--- Work instruction ---
The entire listing is to be repeated verbatim.

....................

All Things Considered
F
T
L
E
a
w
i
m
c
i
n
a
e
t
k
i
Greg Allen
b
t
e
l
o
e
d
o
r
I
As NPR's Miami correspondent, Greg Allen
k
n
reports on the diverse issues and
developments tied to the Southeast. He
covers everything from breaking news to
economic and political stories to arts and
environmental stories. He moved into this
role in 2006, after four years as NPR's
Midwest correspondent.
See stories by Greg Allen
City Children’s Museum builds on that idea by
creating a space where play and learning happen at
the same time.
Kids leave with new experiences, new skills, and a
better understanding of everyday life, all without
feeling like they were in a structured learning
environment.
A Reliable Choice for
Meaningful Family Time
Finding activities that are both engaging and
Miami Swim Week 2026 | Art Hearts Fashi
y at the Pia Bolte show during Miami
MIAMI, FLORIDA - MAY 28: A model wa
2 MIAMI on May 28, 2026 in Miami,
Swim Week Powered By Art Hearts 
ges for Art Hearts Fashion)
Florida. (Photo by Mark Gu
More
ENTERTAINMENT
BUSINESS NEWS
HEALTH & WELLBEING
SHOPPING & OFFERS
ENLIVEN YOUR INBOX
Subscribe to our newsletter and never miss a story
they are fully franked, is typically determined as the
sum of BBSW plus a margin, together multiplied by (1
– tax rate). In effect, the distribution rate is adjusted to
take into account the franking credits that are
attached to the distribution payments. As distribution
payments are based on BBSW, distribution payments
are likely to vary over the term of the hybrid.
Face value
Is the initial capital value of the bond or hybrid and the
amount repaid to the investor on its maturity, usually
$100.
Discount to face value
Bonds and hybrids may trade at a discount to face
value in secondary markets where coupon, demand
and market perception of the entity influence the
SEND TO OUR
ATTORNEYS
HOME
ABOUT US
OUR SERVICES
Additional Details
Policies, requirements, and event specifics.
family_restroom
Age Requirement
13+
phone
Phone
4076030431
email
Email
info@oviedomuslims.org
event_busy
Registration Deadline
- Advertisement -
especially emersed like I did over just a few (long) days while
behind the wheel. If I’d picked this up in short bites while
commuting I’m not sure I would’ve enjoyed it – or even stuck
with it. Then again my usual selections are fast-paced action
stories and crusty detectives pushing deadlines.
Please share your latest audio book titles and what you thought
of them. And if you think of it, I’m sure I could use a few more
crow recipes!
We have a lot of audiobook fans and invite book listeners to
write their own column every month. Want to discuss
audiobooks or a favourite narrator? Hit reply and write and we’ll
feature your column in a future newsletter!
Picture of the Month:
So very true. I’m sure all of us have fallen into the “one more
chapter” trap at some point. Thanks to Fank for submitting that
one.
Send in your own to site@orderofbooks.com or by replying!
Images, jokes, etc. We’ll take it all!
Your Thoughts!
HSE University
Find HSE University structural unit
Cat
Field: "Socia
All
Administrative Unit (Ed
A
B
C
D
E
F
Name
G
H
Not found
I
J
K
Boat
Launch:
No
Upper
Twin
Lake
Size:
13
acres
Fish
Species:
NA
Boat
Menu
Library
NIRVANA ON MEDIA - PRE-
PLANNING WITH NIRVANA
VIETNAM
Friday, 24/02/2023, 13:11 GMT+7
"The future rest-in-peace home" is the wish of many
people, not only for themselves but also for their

....................

--- Reply ---
All Things Considered
F
T
L
E
a
w
i
m
c
i
n
a
e
t
k
i
Greg Allen
b
t
e
l
o
e
d
o
r
I
As NPR's Miami correspondent, Greg Allen
k
n
reports on the diverse issues and
developments tied to the Southeast. He
covers everything from breaking news to
economic and political stories to arts and
environmental stories. He moved into this
role in 2006, after four years as NPR's
Midwest correspondent.
See stories by Greg Allen
City Children’s Museum builds on that idea by
creating a space where play and learning happen at
the same time.
Kids leave with new experiences, new skills, and a
better understanding of everyday life, all without
feeling like they were in a structured learning
environment.
A Reliable Choice for
Meaningful Family Time
Finding activities that are both engaging and
Miami Swim Week 2026 | Art Hearts Fashi
y at the Pia Bolte show during Miami
MIAMI, FLORIDA - MAY 28: A model wa
2 MIAMI on May 28, 2026 in Miami,
Swim Week Powered By Art Hearts 
ges for Art Hearts Fashion)
Florida. (Photo by Mark Gu
More
ENTERTAINMENT
BUSINESS NEWS
HEALTH & WELLBEING
SHOPPING & OFFERS
ENLIVEN YOUR INBOX
Subscribe to our newsletter and never miss a story
they are fully franked, is typically determined as the
sum of BBSW plus a margin, together multiplied by (1
– tax rate). In effect, the distribution rate is adjusted to
take into account the franking credits that are
attached to the distribution payments. As distribution
payments are based on BBSW, distribution payments
are likely to vary over the term of the hybrid.
Face value
Is the initial capital value of the bond or hybrid and the
amount repaid to the investor on its maturity, usually
$100.
Discount to face value
Bonds and hybrids may trade at a discount to face
value in secondary markets where coupon, demand
and market perception of the entity influence the
SEND TO OUR
ATTORNEYS
HOME
ABOUT US
OUR SERVICES
Additional Details
Policies, requirements, and event specifics.
family_restroom
Age Requirement
13+
phone
Phone
4076030431
email
Email
info@oviedomuslims.org
event_busy
Registration Deadline
- Advertisement -
especially emersed like I did over just a few (long) days while
behind the wheel. If I’d picked this up in short bites while
commuting I’m not sure I would’ve enjoyed it – or even stuck
with it. Then again my usual selections are fast-paced action
stories and crusty detectives pushing deadlines.
Please share your latest audio book titles and what you thought
of them. And if you think of it, I’m sure I could use a few more
crow recipes!
We have a lot of audiobook fans and invite book listeners to
write their own column every month. Want to discuss
audiobooks or a favourite narrator? Hit reply and write and we’ll
feature your column in a future newsletter!
Picture of the Month:
So very true. I’m sure all of us have fallen into the “one more
chapter” trap at some point. Thanks to Fank for submitting that
one.
Send in your own to site@orderofbooks.com or by replying!
Images, jokes, etc. We’ll take it all!
Your Thoughts!
HSE University
Find HSE University structural unit
Cat
Field: "Socia
All
Administrative Unit (Ed
A
B
C
D
E
F
Name
G
H
Not found
I
J
K
Boat
Launch:
No
Upper
Twin
Lake
Size:
13
acres
Fish
Species:
NA
Boat
Menu
Library
NIRVANA ON MEDIA - PRE-
PLANNING WITH NIRVANA
VIETNAM
Friday, 24/02/2023, 13:11 GMT+7
"The future rest-in-peace home" is the wish of many
people, not only for themselves but also for their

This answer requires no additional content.